The ACLU filed the suit with Stroock & Stroock & Lavan LLP on behalf of Weir, Patrick Wayne Ferguson, Luther Fian Patterson and David Roderick Williams. The Atlantic first reported on the lawsuit.
Watt said the fishermen’s experience was “not unusual at all.”
In 2012, the U.S. Department of Defense’s Southern Command commenced a multinational operation aimed at fighting drug trafficking, called Operation Martillo. It targeted maritime smuggling routes between South and Central America in particular, according to a New York Times article from 2017, when the ACLU’s clients were stopped.

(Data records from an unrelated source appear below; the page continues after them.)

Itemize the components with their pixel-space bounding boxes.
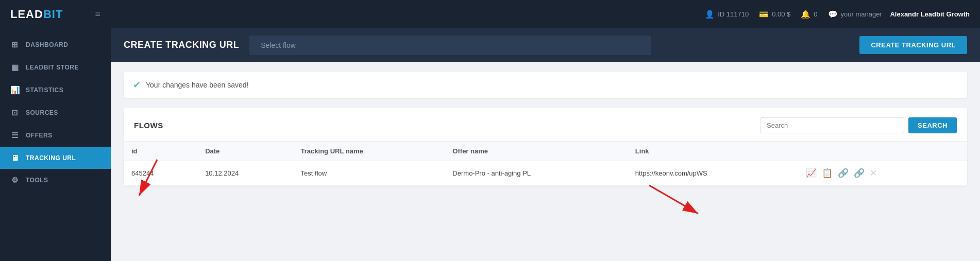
sources-icon: ⊡ [10, 108, 20, 117]
sidebar-item-label: SOURCES [26, 109, 58, 116]
search-button[interactable]: SEARCH [908, 117, 957, 133]
cell-link: https://keonv.com/upWS [628, 161, 798, 186]
cell-tracking-url-name: Test flow [293, 161, 445, 186]
sidebar-item-statistics[interactable]: 📊 STATISTICS [0, 79, 111, 101]
sidebar-item-label: STATISTICS [26, 86, 63, 94]
manager-prefix: your manager [841, 10, 882, 18]
notifications-item[interactable]: 🔔 0 [801, 10, 817, 19]
edit-icon[interactable]: 🔗 [854, 168, 865, 179]
tools-icon: ⚙ [10, 176, 20, 185]
cell-actions: 📈 📋 🔗 🔗 ✕ [798, 161, 967, 186]
create-tracking-url-button[interactable]: CREATE TRACKING URL [859, 36, 967, 54]
copy-icon[interactable]: 📋 [822, 168, 833, 179]
action-icons: 📈 📋 🔗 🔗 ✕ [806, 168, 959, 179]
sidebar: LEADBIT ≡ ⊞ DASHBOARD ▦ LEADBIT STORE 📊 … [0, 0, 111, 261]
delete-icon[interactable]: ✕ [870, 168, 877, 179]
message-icon: 💬 [828, 10, 838, 19]
table-header: id Date Tracking URL name Offer name Lin… [124, 142, 967, 161]
content-area: ✔ Your changes have been saved! FLOWS SE… [111, 62, 980, 261]
success-message-text: Your changes have been saved! [146, 81, 249, 89]
balance-icon: 💳 [759, 10, 769, 19]
sidebar-item-label: LEADBIT STORE [26, 64, 79, 71]
sidebar-item-leadbit-store[interactable]: ▦ LEADBIT STORE [0, 56, 111, 79]
success-message-bar: ✔ Your changes have been saved! [124, 72, 967, 98]
col-link: Link [628, 142, 798, 161]
sidebar-item-label: TOOLS [26, 177, 48, 184]
notifications-count: 0 [814, 10, 817, 18]
table-body: 645244 10.12.2024 Test flow Dermo-Pro - … [124, 161, 967, 186]
flow-select-wrapper: Select flow [249, 36, 651, 55]
col-tracking-url-name: Tracking URL name [293, 142, 445, 161]
table-row: 645244 10.12.2024 Test flow Dermo-Pro - … [124, 161, 967, 186]
logo-bit: BIT [43, 8, 63, 21]
sidebar-item-offers[interactable]: ☰ OFFERS [0, 124, 111, 147]
flows-header: FLOWS SEARCH [124, 108, 967, 141]
sidebar-item-label: OFFERS [26, 132, 53, 139]
manager-name: Alexandr Leadbit Growth [890, 10, 970, 18]
main-content: 👤 ID 111710 💳 0.00 $ 🔔 0 💬 your manager … [111, 0, 980, 261]
balance: 0.00 $ [772, 10, 790, 18]
user-id-item[interactable]: 👤 ID 111710 [705, 10, 749, 19]
logo: LEADBIT ≡ [0, 0, 111, 28]
cell-id: 645244 [124, 161, 197, 186]
success-icon: ✔ [133, 79, 141, 91]
sidebar-item-dashboard[interactable]: ⊞ DASHBOARD [0, 33, 111, 56]
sidebar-item-label: TRACKING URL [26, 154, 76, 162]
manager-item[interactable]: 💬 your manager Alexandr Leadbit Growth [828, 10, 970, 19]
tracking-url-icon: 🖥 [10, 153, 20, 162]
dashboard-icon: ⊞ [10, 40, 20, 49]
logo-lead: LEAD [10, 8, 43, 21]
col-offer-name: Offer name [445, 142, 627, 161]
top-header: 👤 ID 111710 💳 0.00 $ 🔔 0 💬 your manager … [111, 0, 980, 28]
notifications-icon: 🔔 [801, 10, 810, 19]
cell-offer-name: Dermo-Pro - anti-aging PL [445, 161, 627, 186]
chart-icon[interactable]: 📈 [806, 168, 817, 179]
sidebar-toggle-icon[interactable]: ≡ [95, 9, 100, 20]
link-icon[interactable]: 🔗 [838, 168, 849, 179]
balance-item[interactable]: 💳 0.00 $ [759, 10, 790, 19]
user-id: ID 111710 [718, 10, 749, 18]
search-area: SEARCH [760, 117, 957, 133]
sidebar-nav: ⊞ DASHBOARD ▦ LEADBIT STORE 📊 STATISTICS… [0, 28, 111, 192]
user-icon: 👤 [705, 10, 715, 19]
page-header: CREATE TRACKING URL Select flow CREATE T… [111, 28, 980, 62]
flow-select[interactable]: Select flow [255, 37, 646, 54]
col-date: Date [197, 142, 293, 161]
flows-section: FLOWS SEARCH id Date Tracking URL name O… [124, 108, 967, 186]
col-id: id [124, 142, 197, 161]
col-actions [798, 142, 967, 161]
statistics-icon: 📊 [10, 85, 20, 95]
sidebar-item-label: DASHBOARD [26, 41, 69, 48]
flows-table: id Date Tracking URL name Offer name Lin… [124, 141, 967, 186]
search-input[interactable] [760, 117, 904, 133]
logo-text: LEADBIT [10, 8, 63, 21]
cell-date: 10.12.2024 [197, 161, 293, 186]
offers-icon: ☰ [10, 131, 20, 140]
store-icon: ▦ [10, 63, 20, 72]
flows-section-title: FLOWS [134, 121, 163, 130]
sidebar-item-tracking-url[interactable]: 🖥 TRACKING URL [0, 147, 111, 169]
sidebar-item-tools[interactable]: ⚙ TOOLS [0, 169, 111, 192]
page-title: CREATE TRACKING URL [124, 40, 239, 50]
sidebar-item-sources[interactable]: ⊡ SOURCES [0, 101, 111, 124]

In 2016, the Coast Guard detained 585 alleged smugglers, most of whom were captured in international waters. Former White House chief of staff John Kelly, who was the head of the Southern Command at the time, oversaw this operation. Last year, the Coast Guard detained more than 600 alleged drug smugglers and removed 200 metric tons of cocaine, according to The Atlantic.
A former Coast Guard lawyer told The New York Times in 2017 that the ships that carried the detainees were like “floating Guantánamos.”
The Coast Guard has justified this form of detention by arguing that the suspects are not technically under arrest so they don’t have the same rights as someone arrested under federal criminal procedure rules, including the right to see a judge as soon as possible.
Watt called this position “flat plain wrong.” Suspects are taken into custody on a U.S.-flag ship, meaning U.S. law applies, he said.
According to Watt, the ACLU suit inherently challenges the policies of the Coast Guard in detaining alleged drug smugglers. “In order for them to show that they are acting pursuant to lawful policies, they’re going to have to show what those policies are,” he said.
“There’s no human rights out there,” Patterson said in the video. “They treat you like animals. And I want the world to see what’s really going on.”